In our example, the mapper associated with the mappedTo relationship between FileBasedOutputPortType and S3FolderType contains only one expression attribute:
path: “dataproduct.get(‘domain’) += ‘/’ += dataproduct.get(‘name’)”
In the expression above, dataproduct is an alias for the instance of DataProductType that can be reached through this path:
source/partOf/DataProductType
where source is the source instance in the mapping (an instance of FileBasedOutputPortType). This expression simply computes the folder path as <dataproduct_domain>/<data_product_name>.
The other mapper associated with the mappedTo relationship between TableBasedOutputPortType and AthenaTableType contains three expression attributes:
table: “source.get(‘name’)”
The table name is simply the name of the TableBasedOutputPortType.
database: “dataproduct.get(‘domain’) += ‘.’ += dataproduct.get(‘name’)”

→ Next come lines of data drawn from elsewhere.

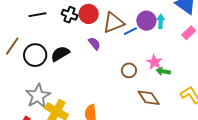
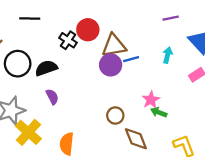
black cross: (70, 15) -> (68, 40), moved
purple circle: (146, 21) -> (111, 65), moved
purple semicircle: (94, 44) -> (52, 97), moved
brown circle: (129, 70) -> (115, 115), moved

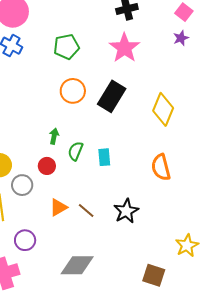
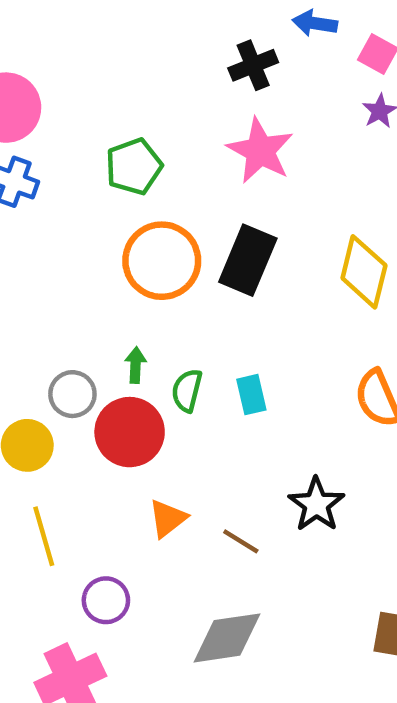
orange circle: (73, 91) -> (162, 261), size x1.4
red circle: (47, 166) -> (130, 432), size x1.8
gray circle: (22, 185) -> (72, 394), moved
brown line: (86, 211) -> (241, 541), moved

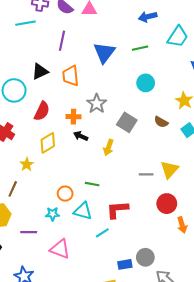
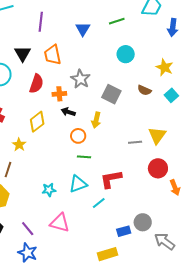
blue triangle: (104, 53) -> (83, 29), size x0.7
black triangle: (40, 71) -> (23, 54), turned -30
red semicircle: (42, 111) -> (36, 84), moved
orange circle: (65, 194) -> (78, 136), moved
cyan triangle: (83, 211) -> (78, 184), turned -30
purple line: (29, 232) -> (28, 229), moved, turned 56

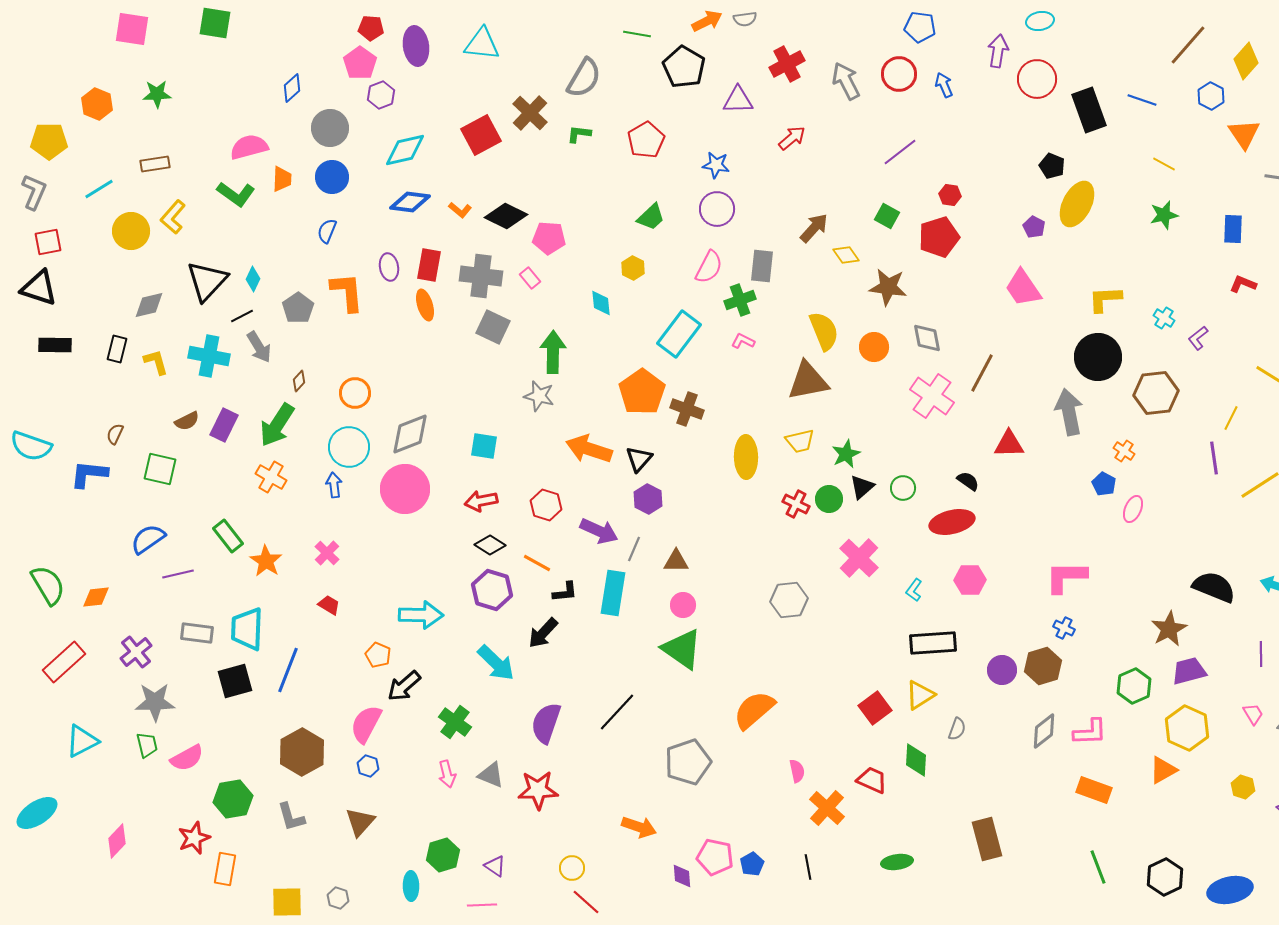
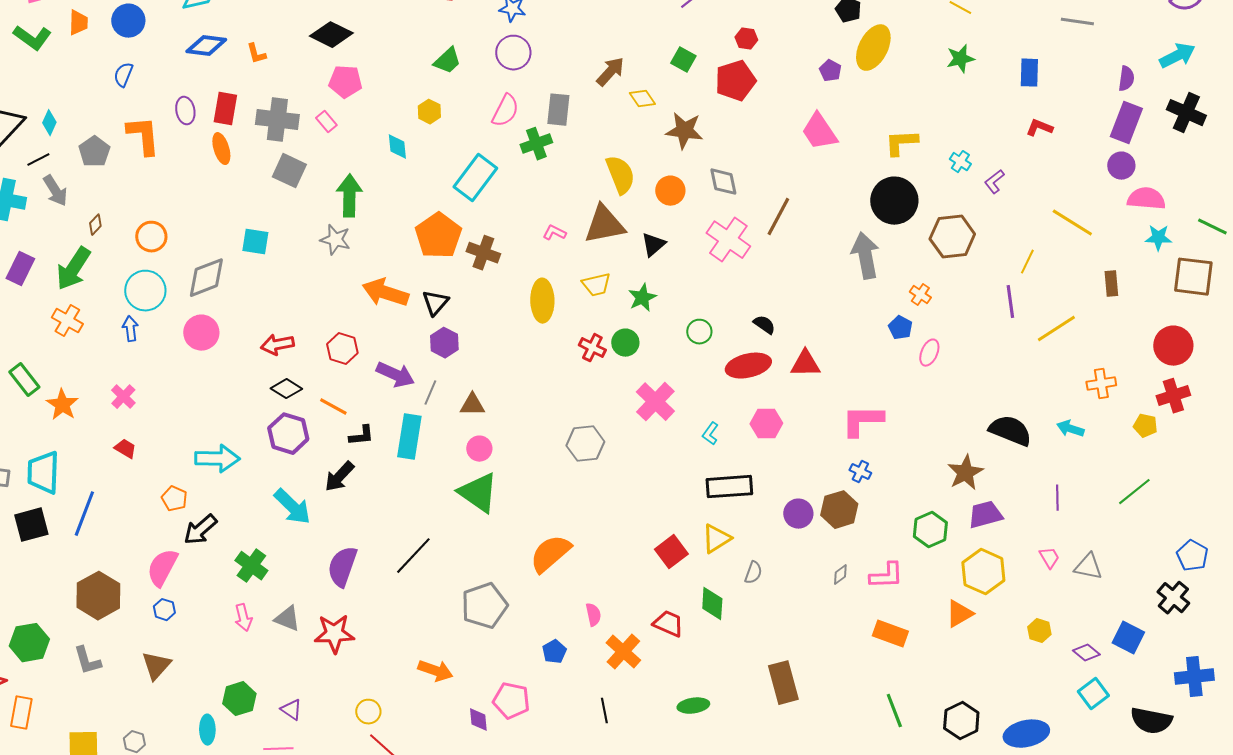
orange L-shape: (460, 210) -> (256, 54), turned 35
black diamond: (506, 216) -> (331, 35), moved
pink L-shape: (743, 341) -> (554, 233), moved
red triangle: (1009, 444) -> (805, 364), moved
cyan square: (484, 446) -> (255, 242), moved
black triangle: (862, 487) -> (653, 245), moved
pink circle: (405, 489) -> (201, 333), size x0.7
gray diamond: (1044, 731) -> (840, 575), size x0.6
blue pentagon: (752, 864) -> (554, 652), moved

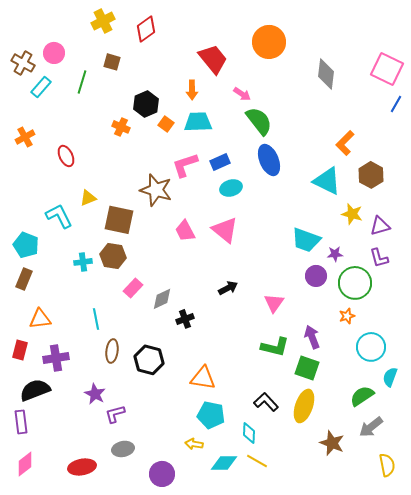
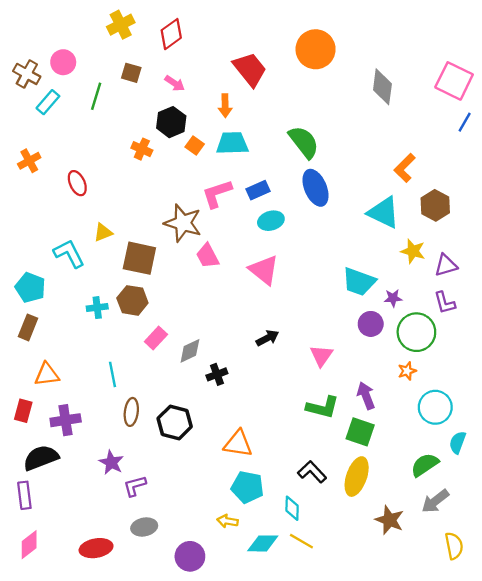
pink arrow: (242, 94) -> (175, 83), moved
pink trapezoid: (185, 231) -> (208, 256), moved

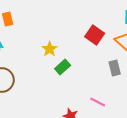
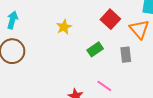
green rectangle: (63, 67) -> (95, 49), moved

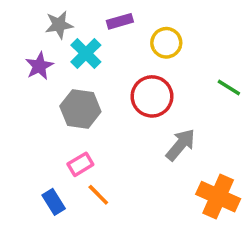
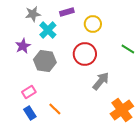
purple star: (39, 66) -> (23, 46), moved
pink rectangle: (80, 164) -> (29, 92), moved
orange cross: (218, 197) -> (122, 110), turned 30

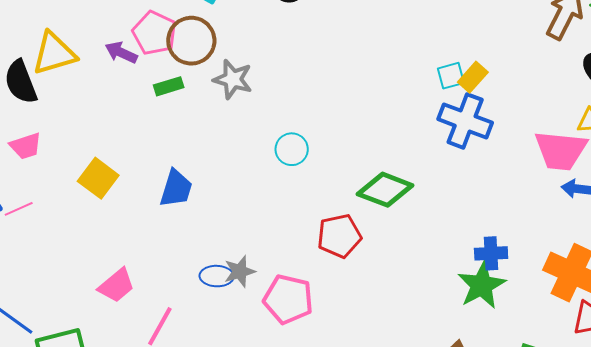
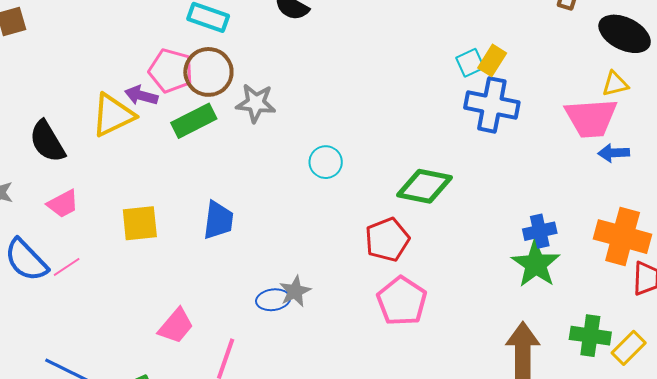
yellow triangle: (54, 53) -> (113, 115), moved
green rectangle: (169, 86) -> (194, 121), size x1.5
yellow square: (98, 178) -> (140, 223), turned -33
pink pentagon: (288, 299) -> (402, 301), moved, turned 30

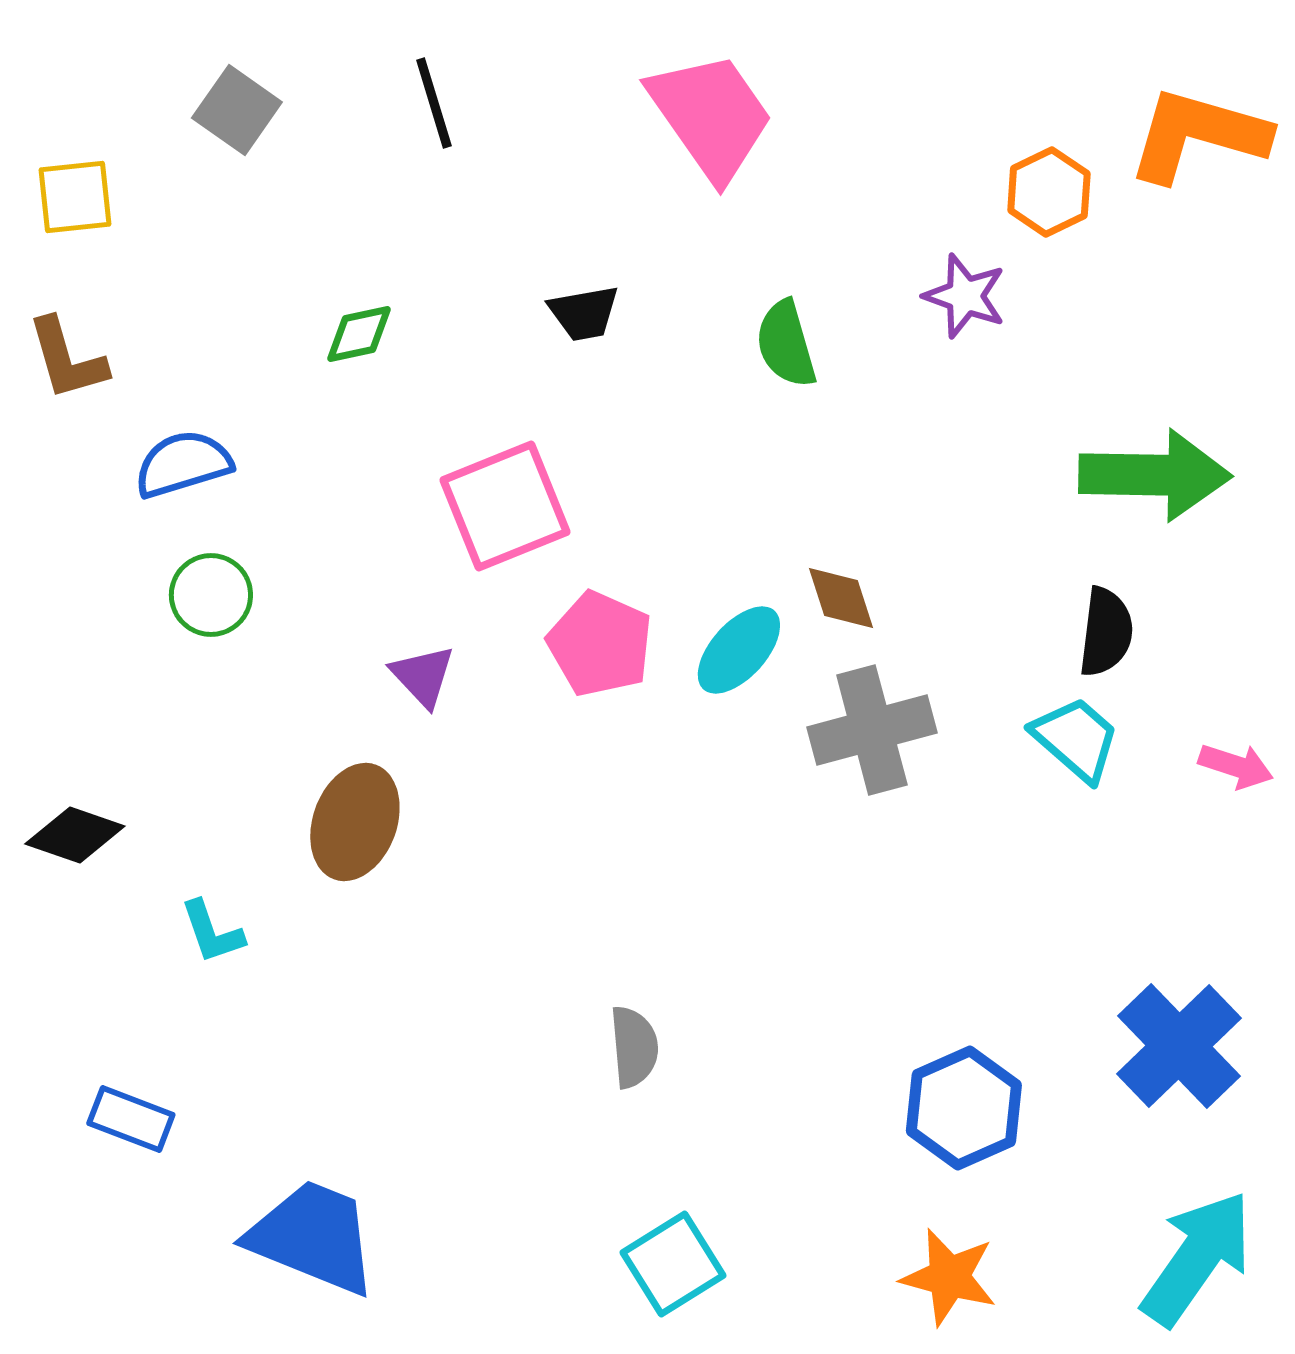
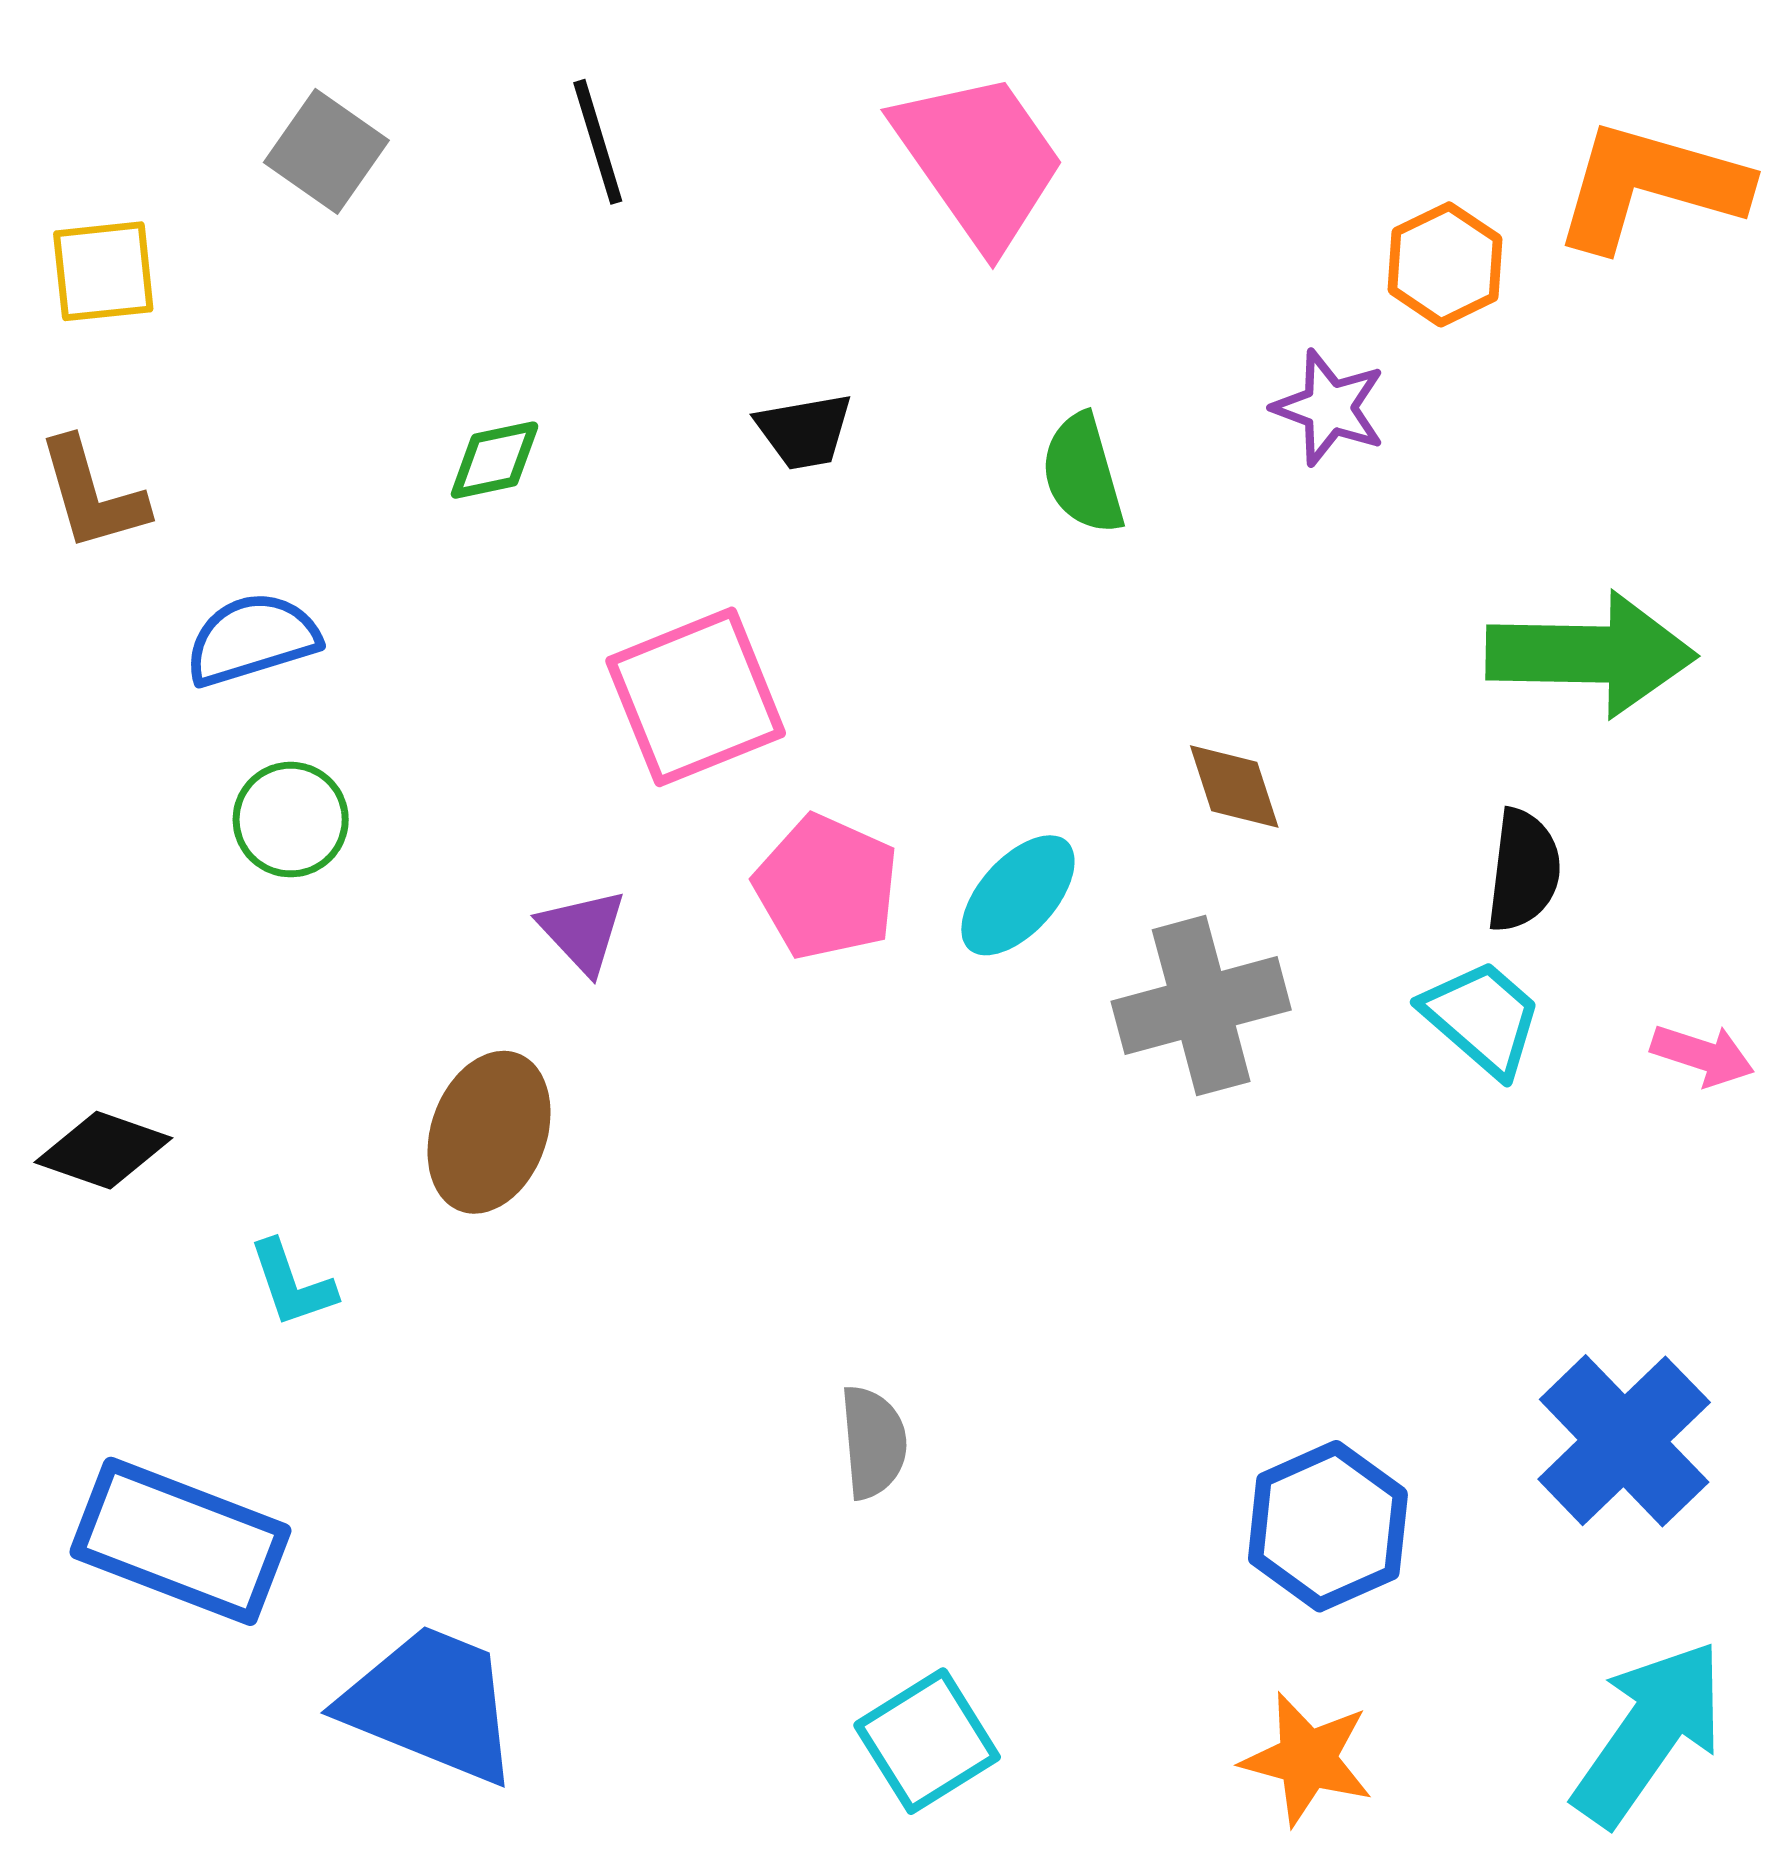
brown diamond: (841, 598) -> (1234, 786), moved
blue rectangle: (131, 1119) -> (180, 1541), size x1.8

The database name is defined as <dataproduct_domain>.<data_product_name>.
dataPath: “s3folder.get(‘path’) += ‘/’ += ‘outputport’ += ‘/’ += source.get(‘name’)”
The data path, where the table files are stored, is defined as <s3_folder_path>/outputport/<outputport_name>. Where s3folder is an alias for the instance at the path:
source/dependsOn/FileBasedOutputPortType/mappedTo/S3FolderType
That path shows the usage of the dependsOn relationship. In our example, an instance of TableBasedOutputPortType depends on an instance of FileBasedOutputPortType since its attributes can only be derived from the attribute values the instance depends on.
The full example, particularly the file DataPlatformShape.yaml, contains all the DPS definitions for creating the model above, and it can be found in the project directory https://github.com/agile-lab-dev/data-platform-shaper/tree/main/examples/datamesh/simple.
Data Platform Shaper has been a fantastic project in which we had the opportunity to experiment with new ideas. Most of those ideas have been gradually incorporated into my company's flagship product, Witboost.
We got excellent feedback from the scientific community with our paper and from the Witboost development team; for us, this is an essential confirmation that a modern data platform can be effectively managed only by adopting a flexible metadata catalog capable of modeling the complexity of all the assets it’s based upon.